I ran my last company in the Valley and did really well--I exited for 7
figures. I am building my current company in Austin because I see here what
the Valley was in 2002-2004. Growing fast, retooling itself as a startup hub,
and building real businesses with real revenue.

Developers are (somewhat) easier to hire here. Salaries and cost of living are
lower. No state income tax saves you some good money, too (matters more once
you get acquired and/or start pulling down a larger salary.)

Weather is less great, but you do have seasons here, which I can appreciate,
having lived in California most of my adult life.

Funding is available, though not quite as easy to get as in the Bay Area.
However, I will say, once you figure out who the investors are in Austin, they
_love_ to invest in local companies with traction and revenue. And there are
venture funds here, as well. In addition to local funds, 500 Startups makes
several trips through Austin a year and funds the most promising startups
here.

Plus, Austin is a fun city that has a lot of fresh, young energy. Thriving
culture, bike- and scooter-friendly, and did I mention you can actually afford
to buy a house here? I suppose that's more important for us "old fogies" who
are already in our 30's. ;) Oh, yeah, and you can drink beer at the movies
thanks to Alamo Drafthouse. Also, if you're a foodie, Austin is epic. I still
can't believe the Bay Area doesn't have an equivalent to Central Market.

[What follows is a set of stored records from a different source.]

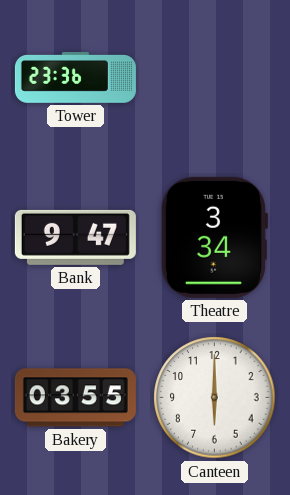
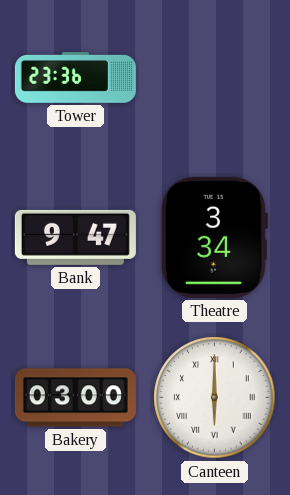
Bakery: 03:55 -> 03:00
Canteen numerals: Arabic -> Roman
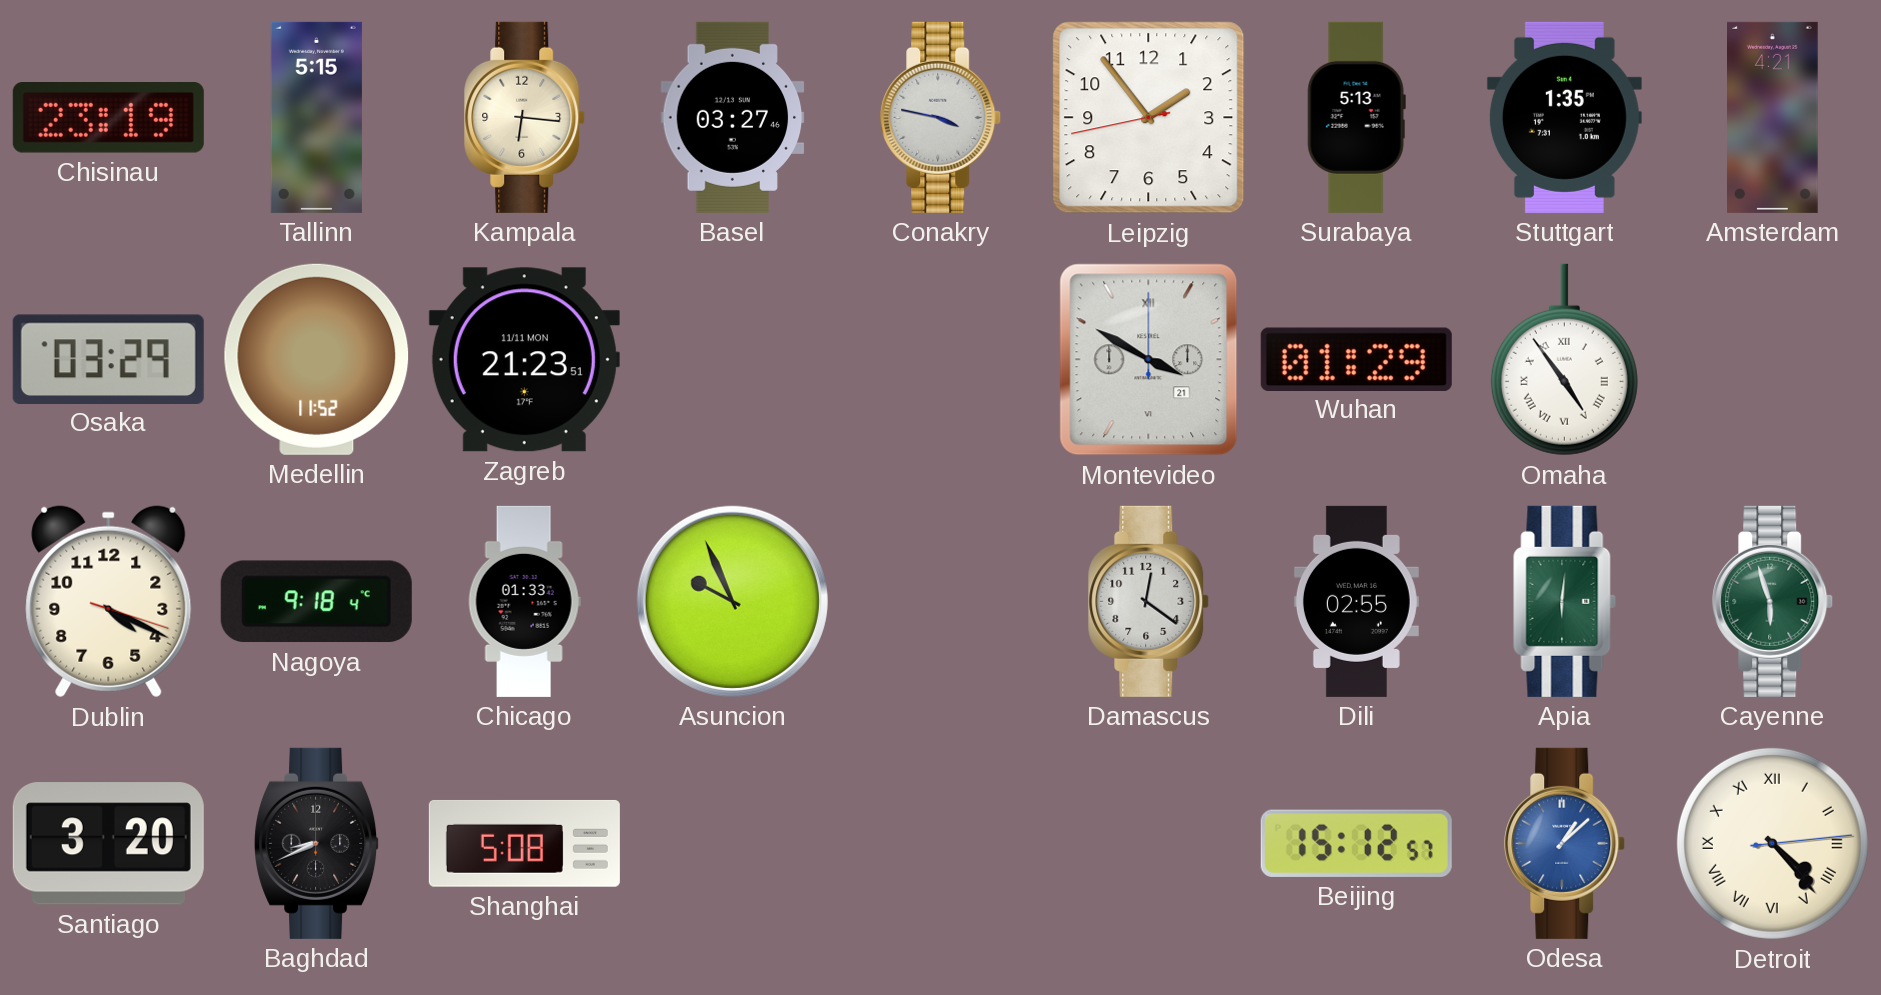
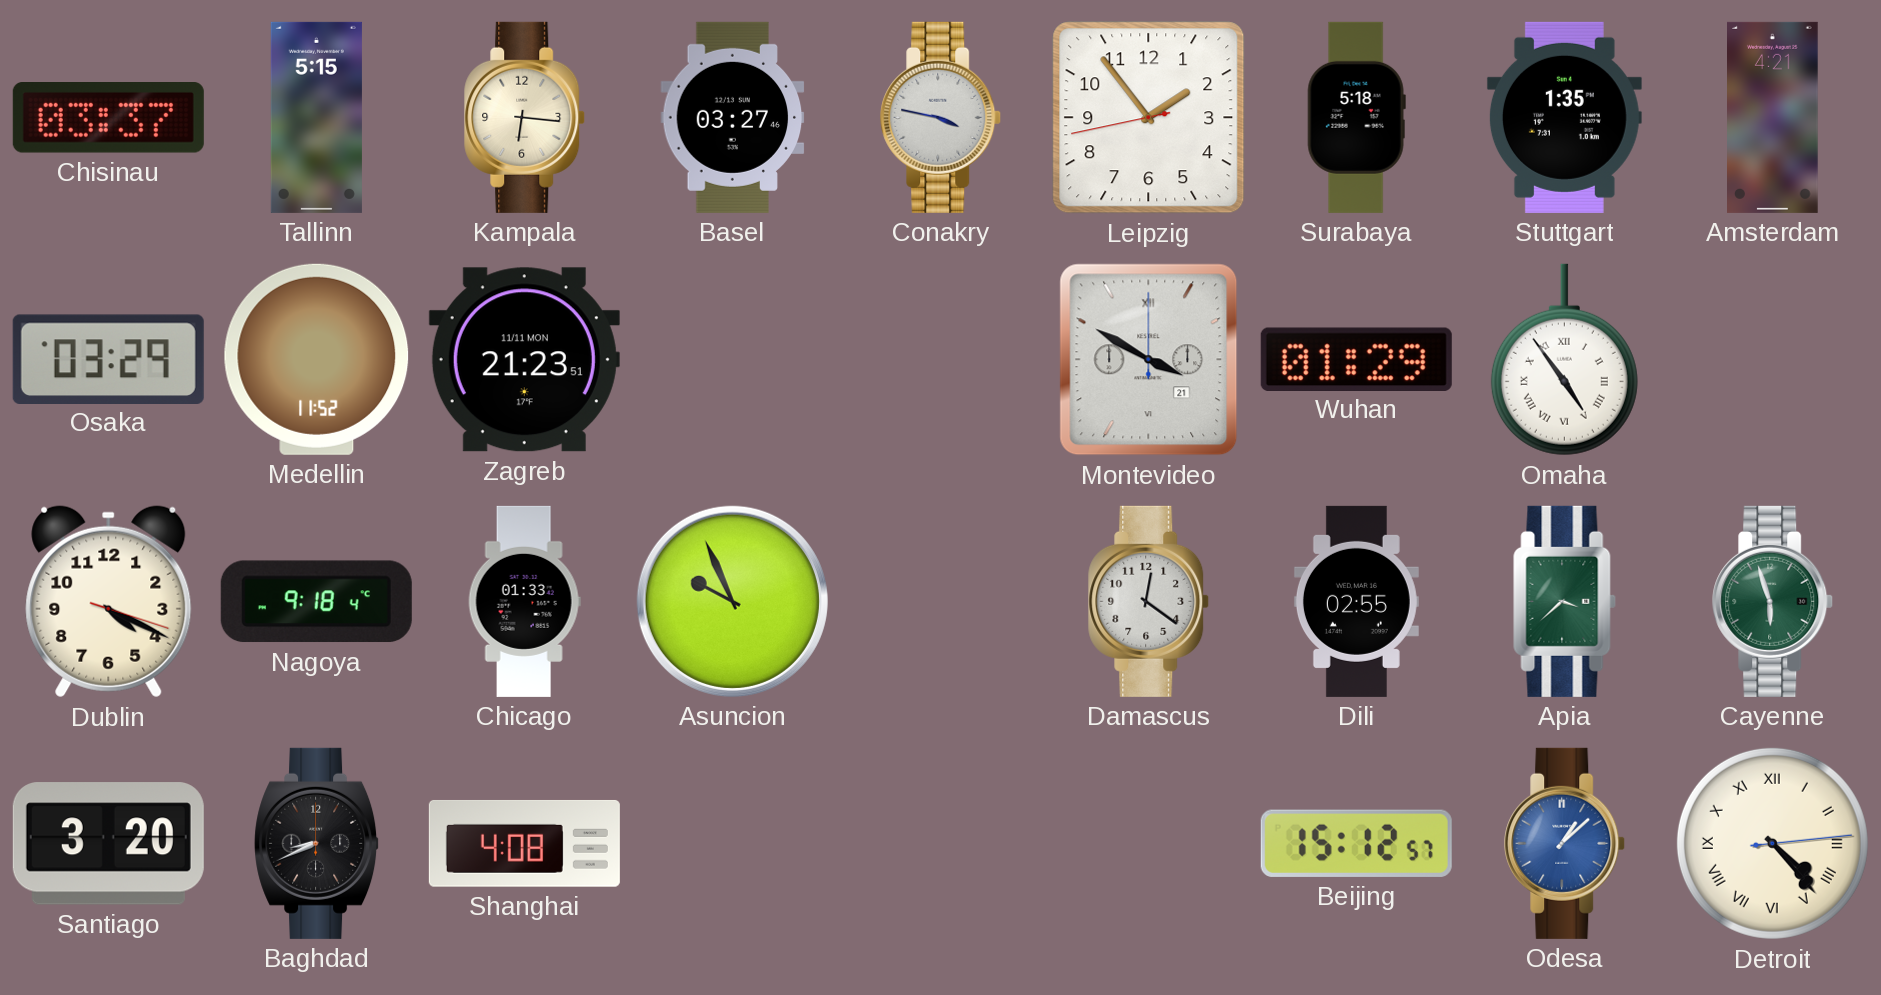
Chisinau: 23:19 -> 03:37
Surabaya: 5:13 -> 5:18
Apia: 6:01 -> 3:38
Shanghai: 5:08 -> 4:08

I wrote a more in-depth blog post before I left for Austin:
<http://www.erica.biz/2011/california-im-leaving-you/> And I can safely say
that moving here to run a high-growth, B2B tech startup was one of the best
decisions I've ever made.

------
joeblau
> just be wicked smart, create a beautiful product, get millions of users, and
> build a revenue stream that grows 20% each month.

If you did this, why would you need YC?

------
ezl
_Children are useless until around the age of three. I never thought it would
take them thatlong to become real people._

Love this answer.

------
Quarrelsome
Why does the YC app form ask you to not password protect the demo site?